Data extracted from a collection
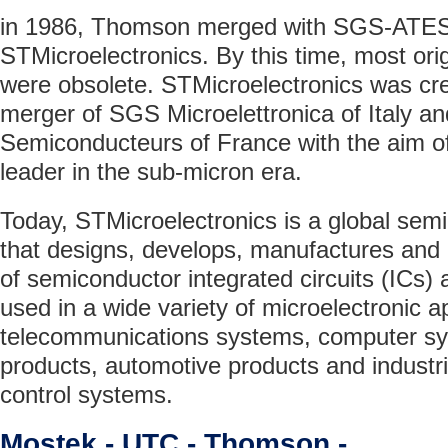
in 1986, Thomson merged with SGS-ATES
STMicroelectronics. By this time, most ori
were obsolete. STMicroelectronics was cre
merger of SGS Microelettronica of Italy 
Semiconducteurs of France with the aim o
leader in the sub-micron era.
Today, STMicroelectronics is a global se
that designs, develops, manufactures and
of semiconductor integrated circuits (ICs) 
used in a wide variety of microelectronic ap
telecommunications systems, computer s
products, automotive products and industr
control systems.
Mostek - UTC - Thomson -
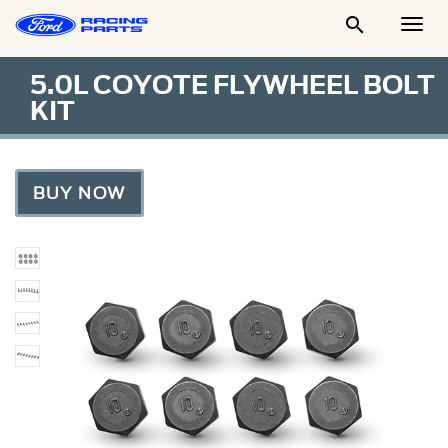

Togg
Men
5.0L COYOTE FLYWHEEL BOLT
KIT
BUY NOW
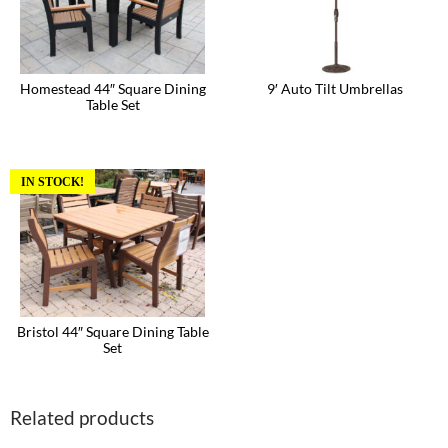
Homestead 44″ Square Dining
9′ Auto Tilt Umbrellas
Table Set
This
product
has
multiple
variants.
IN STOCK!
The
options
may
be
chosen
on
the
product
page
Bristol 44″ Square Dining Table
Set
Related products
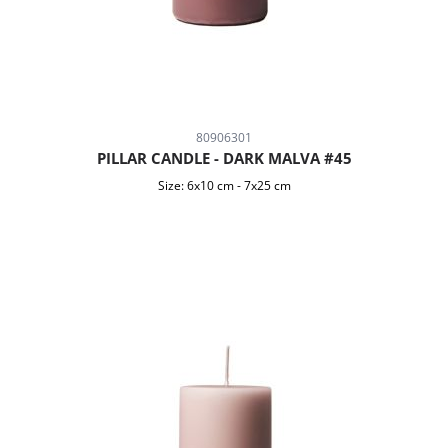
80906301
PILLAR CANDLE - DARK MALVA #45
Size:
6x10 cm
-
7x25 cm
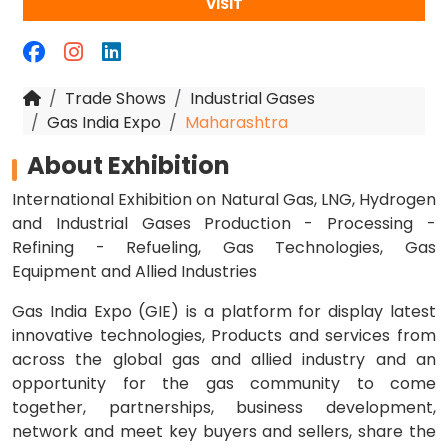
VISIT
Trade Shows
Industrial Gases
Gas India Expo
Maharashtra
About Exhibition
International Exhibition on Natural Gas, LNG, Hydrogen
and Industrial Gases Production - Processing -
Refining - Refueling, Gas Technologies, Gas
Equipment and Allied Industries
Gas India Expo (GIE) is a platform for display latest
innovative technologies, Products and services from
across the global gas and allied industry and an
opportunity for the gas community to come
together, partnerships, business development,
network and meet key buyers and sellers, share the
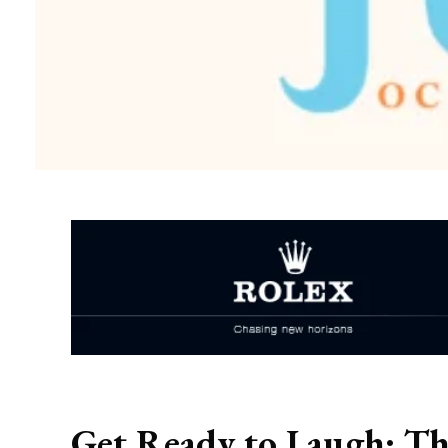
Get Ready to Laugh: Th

▶ [PROBLEM DESCRIPTION]: Start at the line containing "Bristol 44″ Square Dining Table" above and stop at the line containing "and Industrial Gases". Output those lines exactly, both included, but none of the pictures.

▶ [SOLVED EXERCISE]:
Bristol 44″ Square Dining Table
Set
Related products
80906301
PILLAR CANDLE - DARK MALVA #45
Size:
6x10 cm
-
7x25 cm
VISIT
Trade Shows
Industrial Gases
Gas India Expo
Maharashtra
About Exhibition
International Exhibition on Natural Gas, LNG, Hydrogen
and Industrial Gases Production - Processing -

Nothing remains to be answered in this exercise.